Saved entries
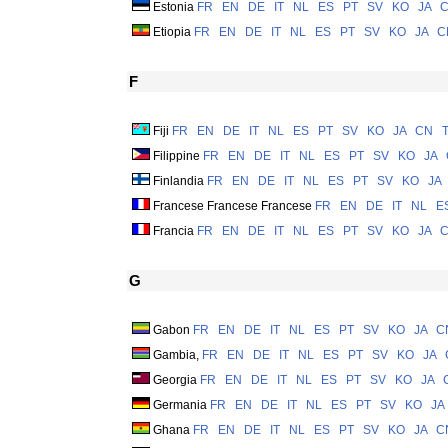
Estonia
FR
EN
DE
IT
NL
ES
PT
SV
KO
JA
Etiopia
FR
EN
DE
IT
NL
ES
PT
SV
KO
JA
C
F
Fiji
FR
EN
DE
IT
NL
ES
PT
SV
KO
JA
CN
Filippine
FR
EN
DE
IT
NL
ES
PT
SV
KO
JA
Finlandia
FR
EN
DE
IT
NL
ES
PT
SV
KO
JA
Francese Francese Francese
FR
EN
DE
IT
NL
E
Francia
FR
EN
DE
IT
NL
ES
PT
SV
KO
JA
G
Gabon
FR
EN
DE
IT
NL
ES
PT
SV
KO
JA
C
Gambia,
FR
EN
DE
IT
NL
ES
PT
SV
KO
JA
Georgia
FR
EN
DE
IT
NL
ES
PT
SV
KO
JA
Germania
FR
EN
DE
IT
NL
ES
PT
SV
KO
JA
Ghana
FR
EN
DE
IT
NL
ES
PT
SV
KO
JA
C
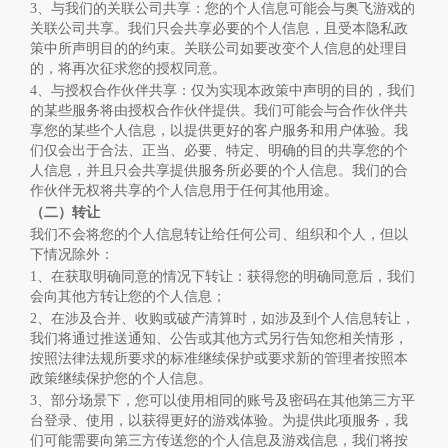
3
、与我们的关联公司共享：您的个人信息可能会与奥飞游戏的
关联公司共享。我们只会共享必要的个人信息，且受本隐私政
策中所声明目的的约束。关联公司如要改变个人信息的处理目
的，将再次征求您的授权同意。
4
、与授权合作伙伴共享：仅为实现本政策中声明的目的，我们
的某些服务将由授权合作伙伴提供。我们可能会与合作伙伴共
享您的某些个人信息，以提供更好的客户服务和用户体验。我
们仅会出于合法、正当、必要、特定、明确的目的共享您的个
人信息，并且只会共享提供服务所必要的个人信息。我们的合
作伙伴无权将共享的个人信息用于任何其他用途。
（二）转让
我们不会将您的个人信息转让给任何公司、组织和个人，但以
下情况除外：
1
、在获取明确同意的情况下转让：获得您的明确同意后，我们
会向其他方转让您的个人信息；
2
、在涉及合并、收购或破产清算时，如涉及到个人信息转让，
我们将通过推送通知、公告或其他方式另行告知您相关情形，
按照法律法规所要求的标准继续保护或要求新的管理者按照本
政策继续保护您的个人信息。
3
、部分场景下，您可以使用相同的账号及密码在其他第三方平
台登录、使用，以获得更好的游戏体验。为提供此项服务，我
们可能需要向第三方传送您的个人信息及游戏信息，我们将按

_PROBLEM TO SOLVE:_ Quote the records above in full, dropping each picture.

_RESPONSE BELOW:_
Estonia
FR
EN
DE
IT
NL
ES
PT
SV
KO
JA
Etiopia
FR
EN
DE
IT
NL
ES
PT
SV
KO
JA
C
F
Fiji
FR
EN
DE
IT
NL
ES
PT
SV
KO
JA
CN
Filippine
FR
EN
DE
IT
NL
ES
PT
SV
KO
JA
Finlandia
FR
EN
DE
IT
NL
ES
PT
SV
KO
JA
Francese Francese Francese
FR
EN
DE
IT
NL
E
Francia
FR
EN
DE
IT
NL
ES
PT
SV
KO
JA
G
Gabon
FR
EN
DE
IT
NL
ES
PT
SV
KO
JA
C
Gambia,
FR
EN
DE
IT
NL
ES
PT
SV
KO
JA
Georgia
FR
EN
DE
IT
NL
ES
PT
SV
KO
JA
Germania
FR
EN
DE
IT
NL
ES
PT
SV
KO
JA
Ghana
FR
EN
DE
IT
NL
ES
PT
SV
KO
JA
C
3
、与我们的关联公司共享：您的个人信息可能会与奥飞游戏的
关联公司共享。我们只会共享必要的个人信息，且受本隐私政
策中所声明目的的约束。关联公司如要改变个人信息的处理目
的，将再次征求您的授权同意。
4
、与授权合作伙伴共享：仅为实现本政策中声明的目的，我们
的某些服务将由授权合作伙伴提供。我们可能会与合作伙伴共
享您的某些个人信息，以提供更好的客户服务和用户体验。我
们仅会出于合法、正当、必要、特定、明确的目的共享您的个
人信息，并且只会共享提供服务所必要的个人信息。我们的合
作伙伴无权将共享的个人信息用于任何其他用途。
（二）转让
我们不会将您的个人信息转让给任何公司、组织和个人，但以
下情况除外：
1
、在获取明确同意的情况下转让：获得您的明确同意后，我们
会向其他方转让您的个人信息；
2
、在涉及合并、收购或破产清算时，如涉及到个人信息转让，
我们将通过推送通知、公告或其他方式另行告知您相关情形，
按照法律法规所要求的标准继续保护或要求新的管理者按照本
政策继续保护您的个人信息。
3
、部分场景下，您可以使用相同的账号及密码在其他第三方平
台登录、使用，以获得更好的游戏体验。为提供此项服务，我
们可能需要向第三方传送您的个人信息及游戏信息，我们将按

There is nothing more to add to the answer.